Dans les pays en développement de la région, la main-d'œuvre est essentiellement constituée par des travailleurs indépendants ou par des personnes travaillant dans le secteur non structuré. Les systèmes actuels de sécurité sociale peuvent être progressivement élargis de manière à inclure certaines de ces personnes, notamment les salariés du secteur non structuré, mais cela exige des inspections beaucoup plus efficaces par les autorités responsables de la sécurité sociale.
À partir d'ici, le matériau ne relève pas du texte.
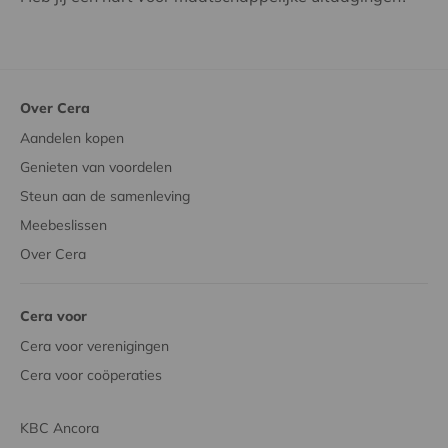
Over Cera
Aandelen kopen
Genieten van voordelen
Steun aan de samenleving
Meebeslissen
Over Cera
Cera voor
Cera voor verenigingen
Cera voor coöperaties
KBC Ancora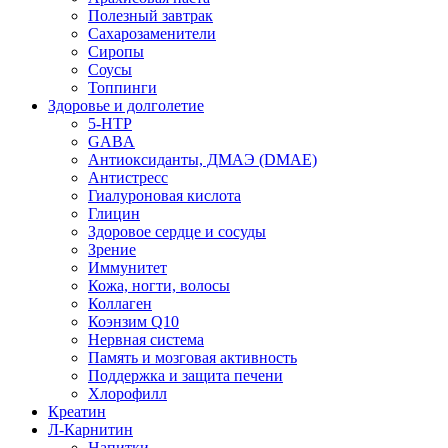
Полезный завтрак
Сахарозаменители
Сиропы
Соусы
Топпинги
Здоровье и долголетие
5-HTP
GABA
Антиоксиданты, ДМАЭ (DMAE)
Антистресс
Гиалуроновая кислота
Глицин
Здоровое сердце и сосуды
Зрение
Иммунитет
Кожа, ногти, волосы
Коллаген
Коэнзим Q10
Нервная система
Память и мозговая активность
Поддержка и защита печени
Хлорофилл
Креатин
Л-Карнитин
Напитки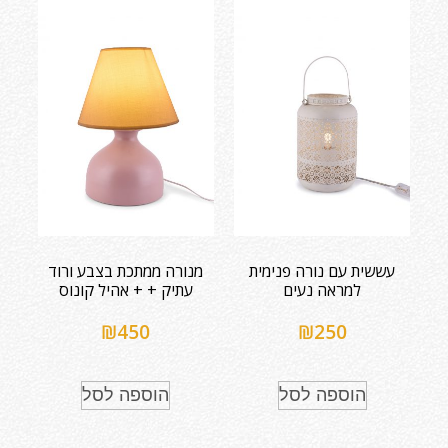
עששית עם נורה פנימית
מנורה ממתכת בצבע ורוד
למראה נעים
עתיק + + אהיל קונוס
₪
450
₪
250
הוספה לסל
הוספה לסל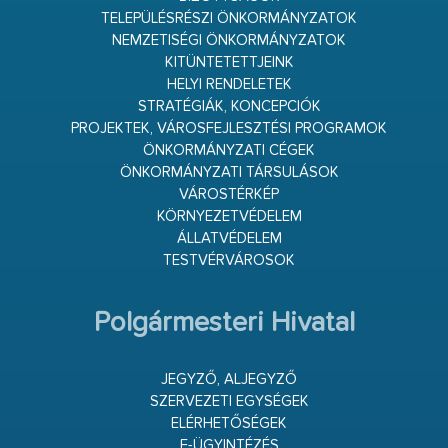
TELEPÜLÉSRÉSZI ÖNKORMÁNYZATOK
NEMZETISÉGI ÖNKORMÁNYZATOK
KITÜNTETETTJEINK
HELYI RENDELETEK
STRATÉGIÁK, KONCEPCIÓK
PROJEKTEK, VÁROSFEJLESZTÉSI PROGRAMOK
ÖNKORMÁNYZATI CÉGEK
ÖNKORMÁNYZATI TÁRSULÁSOK
VÁROSTÉRKÉP
KÖRNYEZETVÉDELEM
ÁLLATVÉDELEM
TESTVÉRVÁROSOK
Polgármesteri Hivatal
JEGYZŐ, ALJEGYZŐ
SZERVEZETI EGYSÉGEK
ELÉRHETŐSÉGEK
E-ÜGYINTÉZÉS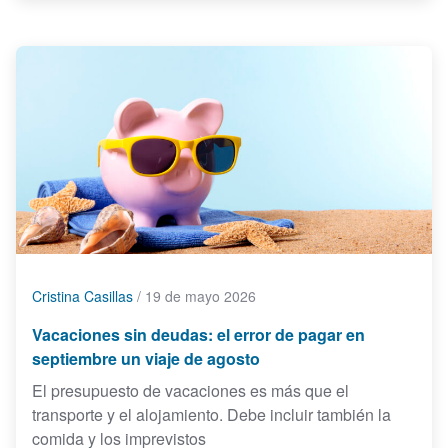
Cristina Casillas
/
19 de mayo 2026
Vacaciones sin deudas: el error de pagar en
septiembre un viaje de agosto
El presupuesto de vacaciones es más que el
transporte y el alojamiento. Debe incluir también la
comida y los imprevistos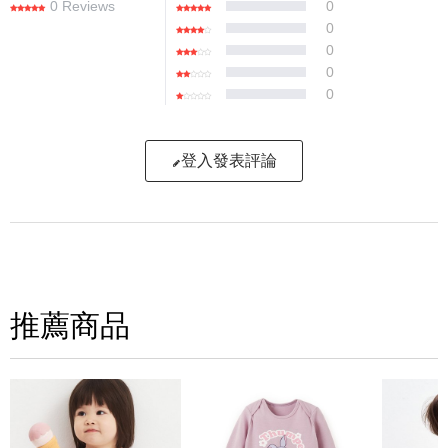
0 Reviews
0
0
0
0
0
登入發表評論
寫評論
請評分：
推薦商品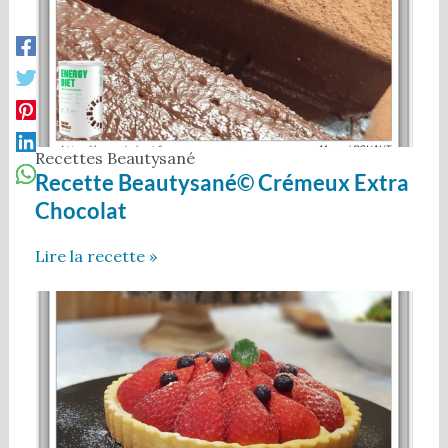
Recettes Beautysané
Recette Beautysané© Crémeux Extra
Chocolat
Lire la recette »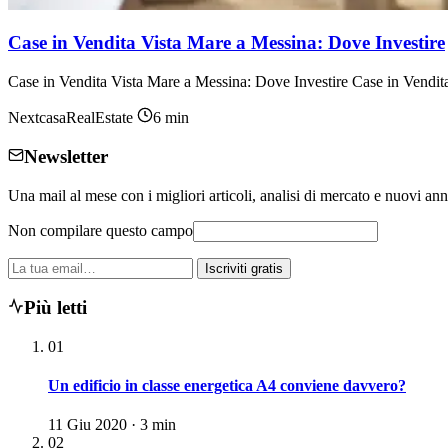
Case in Vendita Vista Mare a Messina: Dove Investire
Case in Vendita Vista Mare a Messina: Dove Investire Case in Vendita 
NextcasaRealEstate
6 min
Newsletter
Una mail al mese con i migliori articoli, analisi di mercato e nuovi ann
Non compilare questo campo
La
Iscriviti gratis
tua
email
Più letti
01
Un edificio in classe energetica A4 conviene davvero?
11 Giu 2020 · 3 min
02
En ce qui concerne les personnes travaillant à compte propre, il faut adopter en général d'autres dispositions puisqu'il n'y a pas d'employeur participant au paiement des cotisations de sécurité sociale. Dans ces conditions, les régimes applicables à ces groupes de personnes seront en général d'ampleur plus restreinte et couvriront surtout les besoins prioritaires des intéressés, notamment les soins médicaux de base. Par la suite, il est plus facile de mettre en place des régimes assurant des prestations à long terme (pensions de retraite, d'invalidité et de survivants).
Elargissement de l'accès à des soins médicaux appropriés. Dans la plupart des pays d'Asie, les ressources consacrées à la protection de la santé ne représentent qu'une très faible proportion du produit intérieur brut. En outre, ces dépenses sont généralement réparties de façon très inégale, les pauvres n'ayant accès qu'à des établissements publics surchargés, tandis que les soins de qualité dispensés dans les hôpitaux privés sont réservés aux personnes bénéficiant d'un revenu élevé. Le double problème qui se pose ici consiste à augmenter les ressources totales mises à la disposition des soins de santé et à faire en sorte que ces ressources soient bien utilisées et réparties de façon plus équitable. Le rôle que joue l'assurance sociale en la matière est de plus en plus reconnu. En particulier, les systèmes d'assurance sociale à base large présentent d'énormes avantages par rapport aux assurances privées lorsqu'il s'agit de trouver la méthode qui convient le mieux pour rémunérer les pourvoyeurs de soins. De plus, il est particulièrement important de faire en sorte que la population cible s'étende au-delà des travailleurs du secteur structuré.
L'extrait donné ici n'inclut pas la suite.